◆ Task to carry out: Set down only these lines, exactly: the line containing "minimizes post-processing effort." and all lines through the end of the data below. Omit pictures.

- - -

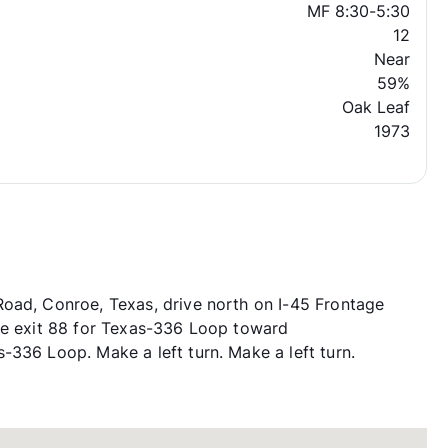
MF 8:30-5:30
12
Near
59%
Oak Leaf
1973
Road, Conroe, Texas, drive north on I-45 Frontage
ake exit 88 for Texas-336 Loop toward
-336 Loop. Make a left turn. Make a left turn.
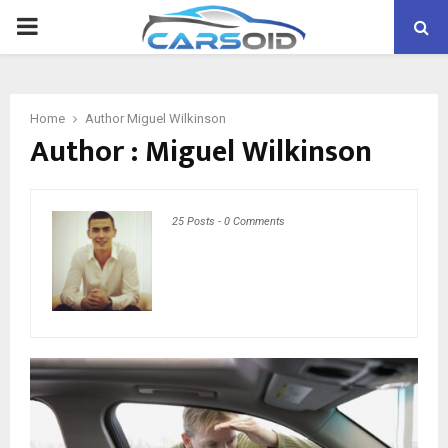
PRIMARY
MENU
Home
Author
Miguel Wilkinson
Author :
Miguel Wilkinson
25 Posts
-
0 Comments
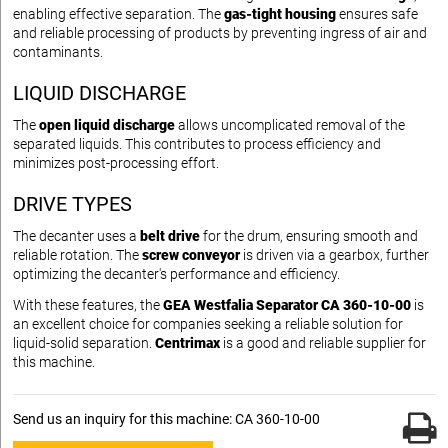
enabling effective separation. The
gas-tight housing
ensures safe
and reliable processing of products by preventing ingress of air and
contaminants.
LIQUID DISCHARGE
The
open liquid discharge
allows uncomplicated removal of the
separated liquids. This contributes to process efficiency and
minimizes post-processing effort.
DRIVE TYPES
The decanter uses a
belt drive
for the drum, ensuring smooth and
reliable rotation. The
screw conveyor
is driven via a gearbox, further
optimizing the decanter's performance and efficiency.
With these features, the
GEA Westfalia Separator CA 360-10-00
is
an excellent choice for companies seeking a reliable solution for
liquid-solid separation.
Centrimax
is a good and reliable supplier for
this machine.
Send us an inquiry for this machine: CA 360-10-00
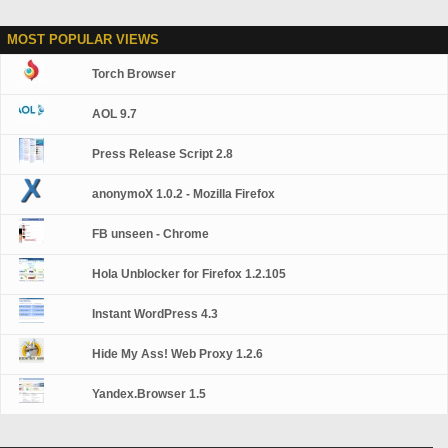
MOST POPULAR VIEWS
Torch Browser
AOL 9.7
Press Release Script 2.8
anonymoX 1.0.2 - Mozilla Firefox
FB unseen - Chrome
Hola Unblocker for Firefox 1.2.105
Instant WordPress 4.3
Hide My Ass! Web Proxy 1.2.6
Yandex.Browser 1.5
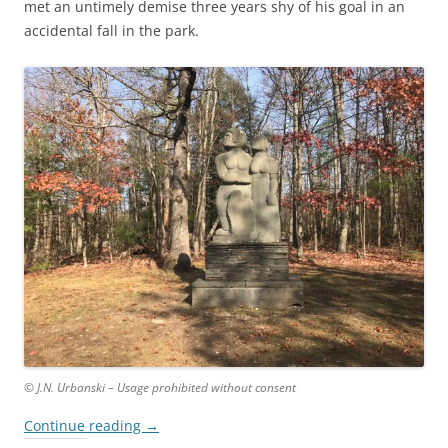
met an untimely demise three years shy of his goal in an
accidental fall in the park.
© J.N. Urbanski – Usage prohibited without consent
Continue reading
→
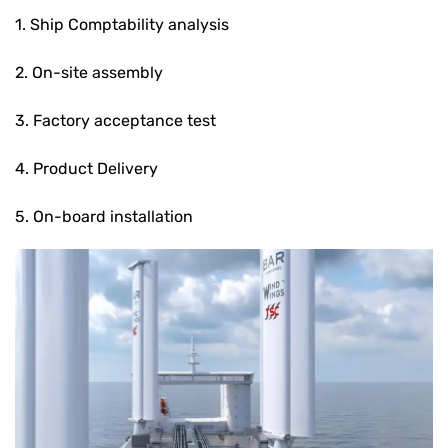
1. Ship Comptability analysis
2. On-site assembly
3. Factory acceptance test
4. Product Delivery
5. On-board installation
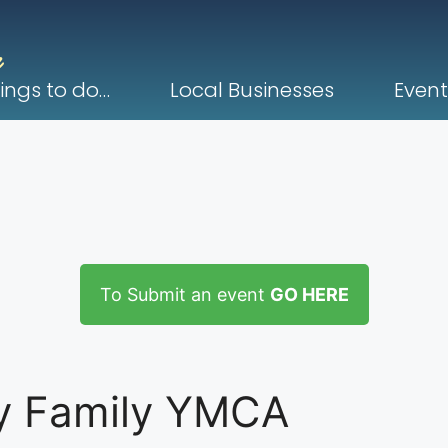
ings to do…
Local Businesses
Event
To Submit an event
GO HERE
y Family YMCA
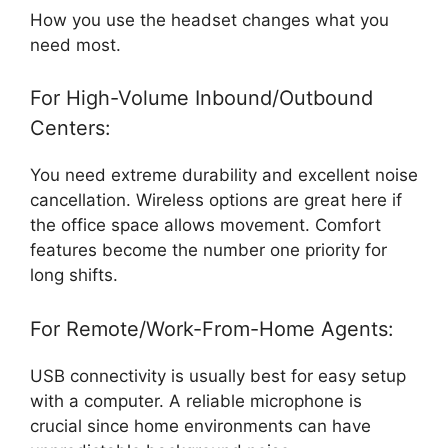
How you use the headset changes what you
need most.
For High-Volume Inbound/Outbound
Centers:
You need extreme durability and excellent noise
cancellation. Wireless options are great here if
the office space allows movement. Comfort
features become the number one priority for
long shifts.
For Remote/Work-From-Home Agents:
USB connectivity is usually best for easy setup
with a computer. A reliable microphone is
crucial since home environments can have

- - -

◆ Task result:
minimizes post-processing effort.
DRIVE TYPES
The decanter uses a
belt drive
for the drum, ensuring smooth and
reliable rotation. The
screw conveyor
is driven via a gearbox, further
optimizing the decanter's performance and efficiency.
With these features, the
GEA Westfalia Separator CA 360-10-00
is
an excellent choice for companies seeking a reliable solution for
liquid-solid separation.
Centrimax
is a good and reliable supplier for
this machine.
Send us an inquiry for this machine: CA 360-10-00
MOST POPULAR VIEWS
Torch Browser
AOL 9.7
Press Release Script 2.8
anonymoX 1.0.2 - Mozilla Firefox
FB unseen - Chrome
Hola Unblocker for Firefox 1.2.105
Instant WordPress 4.3
Hide My Ass! Web Proxy 1.2.6
Yandex.Browser 1.5
met an untimely demise three years shy of his goal in an
accidental fall in the park.
© J.N. Urbanski – Usage prohibited without consent
Continue reading
→
1. Ship Comptability analysis
2. On-site assembly
3. Factory acceptance test
4. Product Delivery
5. On-board installation
ings to do…
Local Businesses
Event
To Submit an event
GO HERE
y Family YMCA
How you use the headset changes what you
need most.
For High-Volume Inbound/Outbound
Centers:
You need extreme durability and excellent noise
cancellation. Wireless options are great here if
the office space allows movement. Comfort
features become the number one priority for
long shifts.
For Remote/Work-From-Home Agents:
USB connectivity is usually best for easy setup
with a computer. A reliable microphone is
crucial since home environments can have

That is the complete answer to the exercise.